I will never forget the moment I became health secretary.

I was watching the Paralympics finals in the Olympic Stadium as minister responsible for the 2012 Games. Suddenly news of an impending reshuffle came through. Like all Cabinet Ministers, I was gripped with secret terror: such events are surprisingly random and you can find yourself being moved for reasons that have absolutely nothing to do with your own performance.

Like Sajid Javid (pictured) last weekend, I had no background in health policy and was not being tipped for the role.

So when David Cameron asked me to become Health Secretary, a promotion to one of the most important roles in government, I was both surprised and delighted.

It was also the biggest challenge.
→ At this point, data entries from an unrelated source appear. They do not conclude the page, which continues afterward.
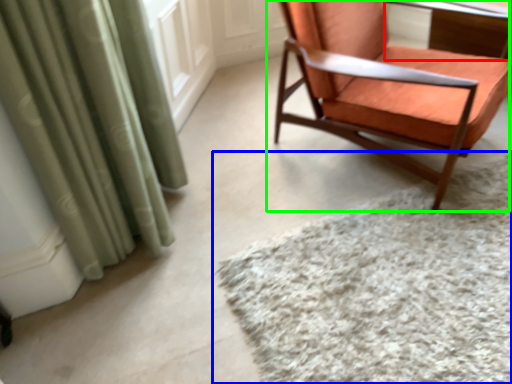 Question: Which object is the closest to the table (highlighted by a red box)? Choose among these: mat (highlighted by a blue box) or chair (highlighted by a green box).

Choices:
 (A) mat
 (B) chair

Answer: (B) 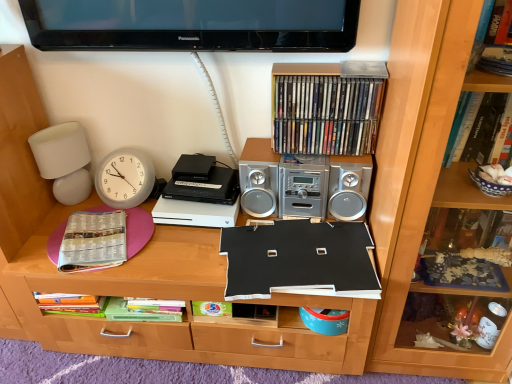 Question: Are white paper at left, the 2th paperback book positioned from the right, and black matte paper at center, the second paperback book from the left, located far from each other?

Choices:
 (A) yes
 (B) no

Answer: (B)

Question: Does white paper at left, acting as the 1th paperback book starting from the left, have a greater height compared to black matte paper at center, arranged as the 1th paperback book when viewed from the right?

Choices:
 (A) yes
 (B) no

Answer: (B)

Question: Can you confirm if white paper at left, acting as the 1th paperback book starting from the left, is thinner than black matte paper at center, arranged as the 1th paperback book when viewed from the right?

Choices:
 (A) no
 (B) yes

Answer: (B)

Question: Could black matte paper at center, the second paperback book from the left, be considered to be inside white paper at left, acting as the 1th paperback book starting from the left?

Choices:
 (A) no
 (B) yes

Answer: (A)

Question: From the image's perspective, is white paper at left, acting as the 1th paperback book starting from the left, below black matte paper at center, the second paperback book from the left?

Choices:
 (A) no
 (B) yes

Answer: (A)

Question: Which is correct: silver metallic stereo at upper center is inside wooden bookcase at right, or outside of it?

Choices:
 (A) inside
 (B) outside

Answer: (B)

Question: Does point (335, 190) appear closer or farther from the camera than point (397, 362)?

Choices:
 (A) farther
 (B) closer

Answer: (A)

Question: Is silver metallic stereo at upper center taller or shorter than wooden bookcase at right?

Choices:
 (A) short
 (B) tall

Answer: (A)

Question: From the image's perspective, is silver metallic stereo at upper center positioned above or below wooden bookcase at right?

Choices:
 (A) above
 (B) below

Answer: (A)

Question: Considering the relative positions of black matte paper at center, arranged as the 1th paperback book when viewed from the right, and black matte board at center in the image provided, is black matte paper at center, arranged as the 1th paperback book when viewed from the right, to the left or to the right of black matte board at center?

Choices:
 (A) left
 (B) right

Answer: (B)

Question: Considering the positions of point (265, 246) and point (243, 327), is point (265, 246) closer or farther from the camera than point (243, 327)?

Choices:
 (A) farther
 (B) closer

Answer: (B)

Question: Based on their sizes in the image, would you say black matte paper at center, arranged as the 1th paperback book when viewed from the right, is bigger or smaller than black matte board at center?

Choices:
 (A) big
 (B) small

Answer: (B)

Question: Is black matte paper at center, the second paperback book from the left, taller or shorter than black matte board at center?

Choices:
 (A) short
 (B) tall

Answer: (A)

Question: In terms of size, does black plastic cassette at center appear bigger or smaller than white paper at left, acting as the 1th paperback book starting from the left?

Choices:
 (A) small
 (B) big

Answer: (B)

Question: Looking at their shapes, would you say black plastic cassette at center is wider or thinner than white paper at left, the 2th paperback book positioned from the right?

Choices:
 (A) thin
 (B) wide

Answer: (A)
I told the waiting journalists it was the biggest privilege of my life. To be responsible for 1.3 million people, the largest employer in Europe and the fifth largest in the world, is a massive undertaking.

I soon found there were two really quite distinct roles: the practical business of running a huge organisation, for which my business background was very handy. But on top of that there was something I was much less prepared for: the parliamentary mud-slinging about ‘secret plots’ to privatise the NHS which bore no relation to reality but took up a lot of my time.

It will be the same for Sajid Javid. Labour is more sensible about privatisation conspiracy theories than it was in my time – but I did not have to deal with a pandemic. Sajid is naturally decisive so will be well-suited to the immediate challenge of Covid-19 – but for the rest of his time as Health Secretary he is likely to be dealing with the backlog it has created: 40,000 fewer people starting cancer treatment, 400,000 people waiting more than a year for their operation and several million more on the overall NHS waiting list.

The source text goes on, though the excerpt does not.